The uncertainty precipitated by COVID-19 has affected every sector of the economy, including the automotive industry. Car dealerships are experiencing sharp declines in used car sales, as much of the country still remains under lockdown. While used car sales have always been prone to fluctuations, data from the U.S. Census Bureau found that retail used car sales plummeted more than 20 percent year-over-year in March even before the full effects of stay-at-home orders were realized. The last time that used car sales fell so precipitously was at the onset of the Great Recession in 2008.
Research from automotive research firm Manheim shows that in response to reduced demand, wholesale prices (what dealers pay to buy the used cars they sell) experienced a more than 11 percent drop in April. However, the drop in wholesale used car prices has not fully hit the retail market—at least not yet. According to analysis from CoPilot, which aggregates car listings data in real-time across 46,000 U.S. dealers, retail prices for pre-owned vehicles only fell 3.6 percent nationwide between January and May 2020.
Experts from Kelley Blue Book suggest that because car dealers have largely avoided purchasing new inventory in recent weeks, they aren’t in a rush to cut prices as a way to move their existing inventory. However, an analysis from Max Digital predicts that a combination of record supply, damaged consumer confidence, and new car incentives will ultimately create a perfect storm causing retail prices to drop sharply in the coming weeks.
Despite only a slight drop in retail prices at the national level, some parts of the country are already experiencing steeper declines than others. Between January and May, individual U.S. states experienced price drops ranging from 1-5 percent. The states with the biggest drops include Utah, Delaware, and Florida, which all experienced decreases greater than 4.5 percent. By contrast, the states with the lowest drops include Hawaii, Wyoming, and Mississippi.

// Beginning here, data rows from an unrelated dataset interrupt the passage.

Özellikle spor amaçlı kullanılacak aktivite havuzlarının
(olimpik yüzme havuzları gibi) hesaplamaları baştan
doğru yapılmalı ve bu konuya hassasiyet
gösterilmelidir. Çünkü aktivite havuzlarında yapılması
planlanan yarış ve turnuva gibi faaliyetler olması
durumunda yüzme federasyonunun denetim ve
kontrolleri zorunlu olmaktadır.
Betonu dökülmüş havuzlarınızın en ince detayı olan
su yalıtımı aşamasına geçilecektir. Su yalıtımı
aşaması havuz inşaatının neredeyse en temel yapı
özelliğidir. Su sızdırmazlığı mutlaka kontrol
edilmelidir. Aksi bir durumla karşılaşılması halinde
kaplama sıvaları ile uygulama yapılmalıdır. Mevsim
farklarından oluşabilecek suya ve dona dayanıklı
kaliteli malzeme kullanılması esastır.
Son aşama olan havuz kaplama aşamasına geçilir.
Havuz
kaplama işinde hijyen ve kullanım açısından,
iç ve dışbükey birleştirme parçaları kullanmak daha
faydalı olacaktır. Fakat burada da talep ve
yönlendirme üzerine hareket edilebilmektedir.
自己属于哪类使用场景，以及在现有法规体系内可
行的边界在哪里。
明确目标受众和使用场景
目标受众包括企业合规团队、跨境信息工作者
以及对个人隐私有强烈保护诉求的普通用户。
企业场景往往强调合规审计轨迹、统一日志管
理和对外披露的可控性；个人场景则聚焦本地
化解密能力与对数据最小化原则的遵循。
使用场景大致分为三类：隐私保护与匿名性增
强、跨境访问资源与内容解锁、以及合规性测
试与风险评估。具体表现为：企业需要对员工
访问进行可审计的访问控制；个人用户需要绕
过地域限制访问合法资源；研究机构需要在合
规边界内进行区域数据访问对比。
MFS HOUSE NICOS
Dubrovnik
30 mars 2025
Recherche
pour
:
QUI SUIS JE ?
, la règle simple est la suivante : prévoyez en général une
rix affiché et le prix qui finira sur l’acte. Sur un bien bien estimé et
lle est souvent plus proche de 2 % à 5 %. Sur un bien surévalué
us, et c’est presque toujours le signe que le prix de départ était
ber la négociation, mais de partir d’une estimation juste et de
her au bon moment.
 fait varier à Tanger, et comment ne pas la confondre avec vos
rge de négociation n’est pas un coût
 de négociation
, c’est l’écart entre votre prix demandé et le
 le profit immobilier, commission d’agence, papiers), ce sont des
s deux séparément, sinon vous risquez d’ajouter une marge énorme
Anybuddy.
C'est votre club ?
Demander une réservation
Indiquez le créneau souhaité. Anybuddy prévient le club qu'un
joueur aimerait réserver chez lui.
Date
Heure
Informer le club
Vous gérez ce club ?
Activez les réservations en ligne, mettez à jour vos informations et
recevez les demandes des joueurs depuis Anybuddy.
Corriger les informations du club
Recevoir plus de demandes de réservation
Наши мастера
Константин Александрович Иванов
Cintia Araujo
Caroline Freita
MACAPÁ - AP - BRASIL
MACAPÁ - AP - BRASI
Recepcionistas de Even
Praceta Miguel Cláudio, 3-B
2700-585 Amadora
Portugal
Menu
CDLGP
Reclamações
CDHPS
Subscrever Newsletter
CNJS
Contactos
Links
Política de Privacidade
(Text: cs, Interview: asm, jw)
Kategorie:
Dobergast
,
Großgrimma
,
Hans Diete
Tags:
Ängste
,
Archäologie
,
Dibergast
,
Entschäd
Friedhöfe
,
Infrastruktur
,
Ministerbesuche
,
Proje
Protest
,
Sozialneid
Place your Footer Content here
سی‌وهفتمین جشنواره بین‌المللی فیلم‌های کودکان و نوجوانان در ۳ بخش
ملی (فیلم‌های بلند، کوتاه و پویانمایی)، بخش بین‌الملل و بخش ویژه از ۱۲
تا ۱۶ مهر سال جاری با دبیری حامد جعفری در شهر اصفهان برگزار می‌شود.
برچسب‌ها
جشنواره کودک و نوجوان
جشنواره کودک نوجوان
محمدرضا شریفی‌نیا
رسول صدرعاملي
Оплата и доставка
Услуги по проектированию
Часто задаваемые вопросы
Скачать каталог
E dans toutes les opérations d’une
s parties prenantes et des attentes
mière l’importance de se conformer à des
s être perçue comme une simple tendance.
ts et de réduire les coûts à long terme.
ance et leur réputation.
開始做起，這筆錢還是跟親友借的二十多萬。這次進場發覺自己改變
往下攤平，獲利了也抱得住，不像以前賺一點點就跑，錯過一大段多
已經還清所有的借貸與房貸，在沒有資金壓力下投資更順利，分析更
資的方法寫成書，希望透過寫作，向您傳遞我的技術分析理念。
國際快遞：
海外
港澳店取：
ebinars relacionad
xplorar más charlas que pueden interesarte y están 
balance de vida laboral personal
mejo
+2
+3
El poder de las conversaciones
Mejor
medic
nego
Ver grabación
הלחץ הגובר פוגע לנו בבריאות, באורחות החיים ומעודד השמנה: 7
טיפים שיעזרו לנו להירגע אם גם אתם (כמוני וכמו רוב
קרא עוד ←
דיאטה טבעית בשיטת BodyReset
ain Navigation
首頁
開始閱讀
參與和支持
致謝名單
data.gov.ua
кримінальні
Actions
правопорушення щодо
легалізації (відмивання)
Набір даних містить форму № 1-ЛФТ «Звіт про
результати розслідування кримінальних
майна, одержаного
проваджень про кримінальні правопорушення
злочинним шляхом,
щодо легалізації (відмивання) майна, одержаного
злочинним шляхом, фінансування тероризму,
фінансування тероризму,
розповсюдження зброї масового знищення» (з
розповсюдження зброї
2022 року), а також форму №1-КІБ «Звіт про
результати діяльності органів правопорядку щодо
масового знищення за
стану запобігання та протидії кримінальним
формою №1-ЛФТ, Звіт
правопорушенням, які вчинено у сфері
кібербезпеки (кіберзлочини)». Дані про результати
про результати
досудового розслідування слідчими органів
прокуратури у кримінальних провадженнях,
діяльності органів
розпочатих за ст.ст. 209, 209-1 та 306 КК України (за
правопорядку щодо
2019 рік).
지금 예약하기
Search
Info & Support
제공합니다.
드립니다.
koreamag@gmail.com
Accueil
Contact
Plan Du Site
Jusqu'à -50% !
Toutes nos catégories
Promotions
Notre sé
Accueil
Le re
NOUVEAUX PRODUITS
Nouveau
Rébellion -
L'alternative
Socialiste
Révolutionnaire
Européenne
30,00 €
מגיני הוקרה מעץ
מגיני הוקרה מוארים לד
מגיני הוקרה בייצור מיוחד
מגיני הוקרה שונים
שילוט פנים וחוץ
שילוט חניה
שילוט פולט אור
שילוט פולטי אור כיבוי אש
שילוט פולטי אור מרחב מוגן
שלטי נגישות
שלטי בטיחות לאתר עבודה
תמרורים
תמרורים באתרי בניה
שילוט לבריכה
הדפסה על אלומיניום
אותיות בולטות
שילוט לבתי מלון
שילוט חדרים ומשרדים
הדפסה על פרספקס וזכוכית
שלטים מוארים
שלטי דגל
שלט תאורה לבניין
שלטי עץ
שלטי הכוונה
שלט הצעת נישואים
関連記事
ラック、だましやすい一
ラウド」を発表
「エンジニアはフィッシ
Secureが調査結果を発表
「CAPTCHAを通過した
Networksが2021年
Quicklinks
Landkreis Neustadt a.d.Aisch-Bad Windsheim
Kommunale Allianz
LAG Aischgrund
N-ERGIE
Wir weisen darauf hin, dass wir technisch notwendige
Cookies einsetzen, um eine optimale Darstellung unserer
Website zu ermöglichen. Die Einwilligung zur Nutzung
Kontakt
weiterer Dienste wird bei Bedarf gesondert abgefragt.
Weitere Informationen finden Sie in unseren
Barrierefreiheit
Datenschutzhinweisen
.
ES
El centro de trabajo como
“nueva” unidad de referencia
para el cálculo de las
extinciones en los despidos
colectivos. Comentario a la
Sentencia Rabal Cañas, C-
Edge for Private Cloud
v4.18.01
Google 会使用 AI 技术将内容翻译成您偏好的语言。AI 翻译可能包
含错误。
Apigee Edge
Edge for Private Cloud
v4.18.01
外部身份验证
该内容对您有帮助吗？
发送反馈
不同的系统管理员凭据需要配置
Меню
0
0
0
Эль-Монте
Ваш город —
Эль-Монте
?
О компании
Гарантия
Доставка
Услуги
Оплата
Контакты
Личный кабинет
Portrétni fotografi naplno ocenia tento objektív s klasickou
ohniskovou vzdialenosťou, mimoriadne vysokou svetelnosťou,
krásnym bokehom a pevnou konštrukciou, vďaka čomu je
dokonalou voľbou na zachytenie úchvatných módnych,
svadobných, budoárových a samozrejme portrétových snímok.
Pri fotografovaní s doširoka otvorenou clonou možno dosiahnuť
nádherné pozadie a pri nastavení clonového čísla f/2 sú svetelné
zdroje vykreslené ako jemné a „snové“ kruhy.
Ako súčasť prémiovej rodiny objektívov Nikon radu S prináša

To identify the states with the faster declines in used car prices, researchers from CoPilot, a car shopping app that helps guide users through the buying process, analyzed its proprietary dataset of more than 1.3 million used car listings in the United States and created a ranking based on each location’s change in average listing price between January and May 2020.
The analysis found that used car prices have dropped an average of 4.31% in North Carolina since January, compared to a drop of 3.60% nationally. Out of all states, North Carolina’s used car prices have dropped 5th most during the pandemic in the U.S.
Researchers also identified that the automobile model that has experienced the biggest drop in used sale prices since January in North Carolina is the Mercedes-Benz GLA-Class (-10.1%). Across the nation as a whole, the Fiat 500e (-17%) has experienced the largest drop.